Iralene walks in and starts picking up the papers and photographs as if she’s embarrassed by the mess. Partridge walks to a large desk in the middle of the room.

“There’s a communication system here,” Partridge says. “It connects us to the other places in the world that survived.” He touches the desk, and a screen lights up on its surface, like the mahogany table in the conference room, but this one is of a map of the world. “If the Dome goes down, so does your shot at finding your father.” He points to Japan. “His heart was beating,” Partridge says. “He’s alive somewhere…”

“Weed told me you’d throw everything at me to get me to call it off.”

“Why won’t you?”

“Why do you think I can?”

“Let me tell you what my father figured out. The wretches are the superior race. They’ve been tested and tested and tested by all the horrors they’ve been through and are now toughened. And the Pures? They’re weak—coddled and protected. They have no real immune systems anymore. You know what will happen if the Dome no longer exists and the Pures have to live out there, breathing ash and fighting Dusts and Beasts and Groupies?”

“Yes,” Pressia says. “I know exactly what will happen. Have you forgotten? That’s my childhood.”

“And do you want that to play out again?”

Pressia shakes her head. “I wanted Pures to help the survivors. I wanted to even the playing field with the cure. I wanted to erase all the scars and fusings and have everyone be whole again. But I don’t want that anymore. Bradwell was right. We should never erase the past even when we wear it on our skin.”

“I know where the button is, Partridge.” Iralene points to a small metal square embedded in the wall. “This is it, isn’t it? Save us, Partridge.”

There’s a knock on the open door. A man’s voice says, “Bradwell is standing by. Are we ready?”

“We’re ready,” Partridge says.

A screen lights up one wall. And there is Bradwell’s face. His eyes are squinting. The wind is whipping his shirt, his hair. He turns and looks to one side—showing the double scars running down one side of his face, his dark wings.

Iralene gasps. She’s not used to ash, scars, and fusings.

The cameras that are lodged in Hastings’ eyes take in El Capitan and Helmud, who look pale and weak. El Capitan has two black eyes and a crooked jaw.

“What happened to them?” Pressia says.

“Are those two fused together?” Iralene says the word fused as if it’s new to her. She’s horrified, and Pressia remembers what Bradwell said about what he thought the Pures would think of him—that disgust, that horror.

“I’ll explain it later,” Partridge says.

Pressia wonders if there will be a later…

“Tell Bradwell to call it off,” Partridge says to Pressia. Would Partridge hit the button? Would he kill all of the survivors once and for all?

Pressia slips her hand in her pocket and grips the top of the spear that Lyda whittled from the crib slats.

“Bradwell!” Pressia says. “Can you hear me?”

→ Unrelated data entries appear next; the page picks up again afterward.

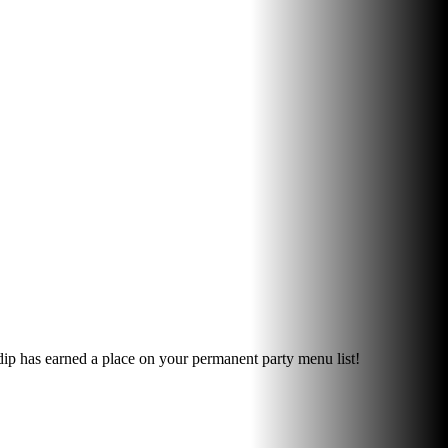
 dip has earned a place on your permanent party menu list!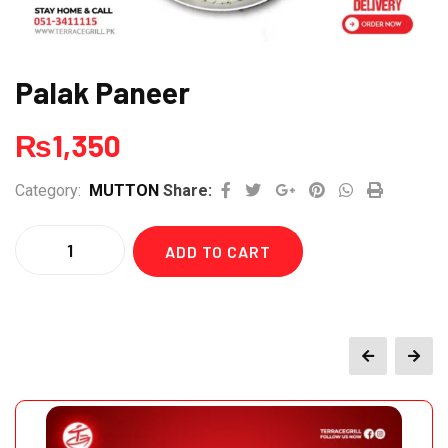
Palak Paneer
₨
1,350
Google+
Pinterest
Whatsapp
Print
Category:
MUTTON
Share:
Quantity
ADD TO CART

“Yes!” he shouts into the wind. “Are you okay?”

“Are you?” she says.

He nods. He glances at El Capitan and Helmud. “We’re okay. I wish I could see you!”

“Tell him, Pressia,” Partridge says.

“Is that Partridge’s voice?” Bradwell asks.

“It’s me,” Partridge says.

“What do you have to tell me?” Bradwell asks.

Pressia knows that she’s supposed to tell Bradwell to call off the attack, but instead she says, “Partridge can kill all of you. He can push a button of his father’s design and send a gas out across the wind that will put you all to sleep forever.”

Bradwell takes a deep breath. “We’re unarmed,” he says. “El Capitan said that was the only way to do this. Unarmed. All of us together.”

“If you bring down the Dome, Pures will die. They can’t live outside the Dome. Most won’t make it,” Partridge says. “So you seem pretty well armed to me.”

El Capitan starts to speak. Hastings’ eyes quickly focus on him, and his face fills the screen. “You’d choose to kill survivors to save Pures?”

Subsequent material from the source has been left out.